--- Raw data ---
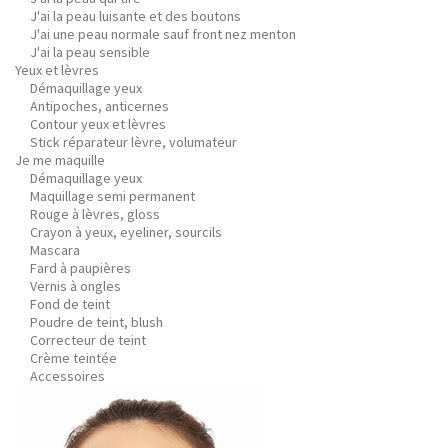
J'ai la peau luisante et des boutons
J'ai une peau normale sauf front nez menton
J'ai la peau sensible
Yeux et lèvres
Démaquillage yeux
Antipoches, anticernes
Contour yeux et lèvres
Stick réparateur lèvre, volumateur
Je me maquille
Démaquillage yeux
Maquillage semi permanent
Rouge à lèvres, gloss
Crayon à yeux, eyeliner, sourcils
Mascara
Fard à paupières
Vernis à ongles
Fond de teint
Poudre de teint, blush
Correcteur de teint
Crème teintée
Accessoires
---
-- Task directions --
Write out each line above with the word "peau".

-- Answer to this exercise --
J'ai la peau luisante et des boutons
J'ai une peau normale sauf front nez menton
J'ai la peau sensible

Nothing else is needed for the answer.